[DATA LISTING]
- Opening Delimiter -

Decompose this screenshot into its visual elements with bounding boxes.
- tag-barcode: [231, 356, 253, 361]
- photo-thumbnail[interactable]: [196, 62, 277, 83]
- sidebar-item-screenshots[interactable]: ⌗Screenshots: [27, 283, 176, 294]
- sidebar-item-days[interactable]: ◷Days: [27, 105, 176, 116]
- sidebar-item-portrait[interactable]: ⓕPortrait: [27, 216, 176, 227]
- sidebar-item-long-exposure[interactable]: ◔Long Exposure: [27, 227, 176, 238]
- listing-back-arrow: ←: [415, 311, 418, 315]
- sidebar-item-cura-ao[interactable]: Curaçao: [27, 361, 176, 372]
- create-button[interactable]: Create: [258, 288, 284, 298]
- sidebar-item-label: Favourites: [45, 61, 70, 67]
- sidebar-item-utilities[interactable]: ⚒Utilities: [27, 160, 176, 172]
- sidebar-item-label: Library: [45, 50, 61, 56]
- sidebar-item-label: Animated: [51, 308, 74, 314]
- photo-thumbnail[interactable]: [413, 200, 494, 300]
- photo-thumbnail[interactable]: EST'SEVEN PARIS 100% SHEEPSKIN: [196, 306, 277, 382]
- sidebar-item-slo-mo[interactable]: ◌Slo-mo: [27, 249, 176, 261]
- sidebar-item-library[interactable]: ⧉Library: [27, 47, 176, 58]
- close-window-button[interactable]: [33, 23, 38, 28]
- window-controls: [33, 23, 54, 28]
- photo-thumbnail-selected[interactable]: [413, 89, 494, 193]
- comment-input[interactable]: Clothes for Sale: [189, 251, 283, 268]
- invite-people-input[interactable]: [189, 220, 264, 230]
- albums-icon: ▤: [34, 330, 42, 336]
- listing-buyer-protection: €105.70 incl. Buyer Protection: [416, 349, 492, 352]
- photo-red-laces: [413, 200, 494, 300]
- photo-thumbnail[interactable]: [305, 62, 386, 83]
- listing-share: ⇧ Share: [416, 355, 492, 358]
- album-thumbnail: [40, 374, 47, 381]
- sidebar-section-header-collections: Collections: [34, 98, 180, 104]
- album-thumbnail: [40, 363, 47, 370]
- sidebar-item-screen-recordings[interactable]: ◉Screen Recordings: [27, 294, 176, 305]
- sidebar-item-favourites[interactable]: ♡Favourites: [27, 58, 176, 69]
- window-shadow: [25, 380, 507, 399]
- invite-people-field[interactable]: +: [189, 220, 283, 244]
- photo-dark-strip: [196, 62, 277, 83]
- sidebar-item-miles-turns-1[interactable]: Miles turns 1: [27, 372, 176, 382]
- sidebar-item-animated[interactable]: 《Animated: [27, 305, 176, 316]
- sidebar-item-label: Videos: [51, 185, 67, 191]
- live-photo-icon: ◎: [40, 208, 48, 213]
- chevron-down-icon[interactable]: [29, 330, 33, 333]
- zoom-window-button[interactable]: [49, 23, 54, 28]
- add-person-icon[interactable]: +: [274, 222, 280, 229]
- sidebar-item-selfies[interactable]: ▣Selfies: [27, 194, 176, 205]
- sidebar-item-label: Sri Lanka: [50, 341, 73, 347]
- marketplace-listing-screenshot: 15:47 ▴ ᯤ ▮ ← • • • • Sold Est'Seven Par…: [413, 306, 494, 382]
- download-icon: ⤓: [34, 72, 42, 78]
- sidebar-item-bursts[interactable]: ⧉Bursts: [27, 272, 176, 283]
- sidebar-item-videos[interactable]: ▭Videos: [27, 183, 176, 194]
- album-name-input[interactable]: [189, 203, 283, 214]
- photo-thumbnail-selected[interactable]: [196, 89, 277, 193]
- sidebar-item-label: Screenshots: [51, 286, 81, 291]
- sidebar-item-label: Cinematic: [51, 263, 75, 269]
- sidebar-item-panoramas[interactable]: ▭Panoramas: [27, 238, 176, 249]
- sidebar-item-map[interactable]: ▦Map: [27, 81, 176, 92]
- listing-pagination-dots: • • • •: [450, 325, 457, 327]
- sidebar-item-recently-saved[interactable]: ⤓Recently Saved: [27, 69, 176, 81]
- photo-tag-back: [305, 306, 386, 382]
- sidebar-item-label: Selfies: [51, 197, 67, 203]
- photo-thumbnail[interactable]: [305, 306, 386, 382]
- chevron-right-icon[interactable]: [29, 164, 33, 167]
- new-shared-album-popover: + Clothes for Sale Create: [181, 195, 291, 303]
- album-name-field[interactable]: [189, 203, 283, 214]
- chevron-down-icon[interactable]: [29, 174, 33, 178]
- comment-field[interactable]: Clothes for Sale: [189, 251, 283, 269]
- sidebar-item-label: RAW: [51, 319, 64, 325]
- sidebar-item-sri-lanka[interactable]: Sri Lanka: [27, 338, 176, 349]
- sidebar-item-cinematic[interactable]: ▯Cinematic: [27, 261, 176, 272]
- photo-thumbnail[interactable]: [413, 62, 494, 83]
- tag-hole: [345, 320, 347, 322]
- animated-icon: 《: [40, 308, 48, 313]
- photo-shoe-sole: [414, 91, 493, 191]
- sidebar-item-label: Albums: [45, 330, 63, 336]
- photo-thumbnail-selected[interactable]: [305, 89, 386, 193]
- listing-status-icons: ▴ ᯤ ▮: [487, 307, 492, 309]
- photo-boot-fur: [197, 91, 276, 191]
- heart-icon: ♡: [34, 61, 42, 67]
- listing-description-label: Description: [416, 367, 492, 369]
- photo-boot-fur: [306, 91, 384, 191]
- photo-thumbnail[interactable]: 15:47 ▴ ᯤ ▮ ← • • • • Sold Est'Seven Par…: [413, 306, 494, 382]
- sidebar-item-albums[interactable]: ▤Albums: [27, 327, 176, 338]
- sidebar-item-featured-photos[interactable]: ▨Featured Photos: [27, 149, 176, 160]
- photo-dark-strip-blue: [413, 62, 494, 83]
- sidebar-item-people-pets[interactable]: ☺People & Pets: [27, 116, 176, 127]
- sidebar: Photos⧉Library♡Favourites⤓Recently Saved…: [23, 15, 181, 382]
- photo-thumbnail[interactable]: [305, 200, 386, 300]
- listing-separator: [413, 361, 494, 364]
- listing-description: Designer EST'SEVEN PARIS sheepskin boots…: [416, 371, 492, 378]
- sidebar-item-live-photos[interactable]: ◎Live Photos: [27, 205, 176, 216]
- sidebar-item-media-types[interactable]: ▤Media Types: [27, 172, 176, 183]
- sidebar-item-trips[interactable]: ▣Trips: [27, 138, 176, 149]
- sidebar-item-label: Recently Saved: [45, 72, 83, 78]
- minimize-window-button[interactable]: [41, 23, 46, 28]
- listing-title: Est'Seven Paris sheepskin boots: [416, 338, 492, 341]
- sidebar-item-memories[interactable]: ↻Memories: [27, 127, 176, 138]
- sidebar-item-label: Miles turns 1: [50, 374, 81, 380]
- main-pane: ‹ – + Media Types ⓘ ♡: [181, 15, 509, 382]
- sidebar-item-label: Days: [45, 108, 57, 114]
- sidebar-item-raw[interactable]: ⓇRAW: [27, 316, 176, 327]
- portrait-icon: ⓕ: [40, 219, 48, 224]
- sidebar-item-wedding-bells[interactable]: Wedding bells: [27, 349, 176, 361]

- Closing Delimiter -

[TASK TO CARRY OUT] Lines in the records above that carry the word "people" are to be located and copied.

[SOLUTION]
- invite-people-input[interactable]: [189, 220, 264, 230]
- invite-people-field[interactable]: +: [189, 220, 283, 244]
- sidebar-item-people-pets[interactable]: ☺People & Pets: [27, 116, 176, 127]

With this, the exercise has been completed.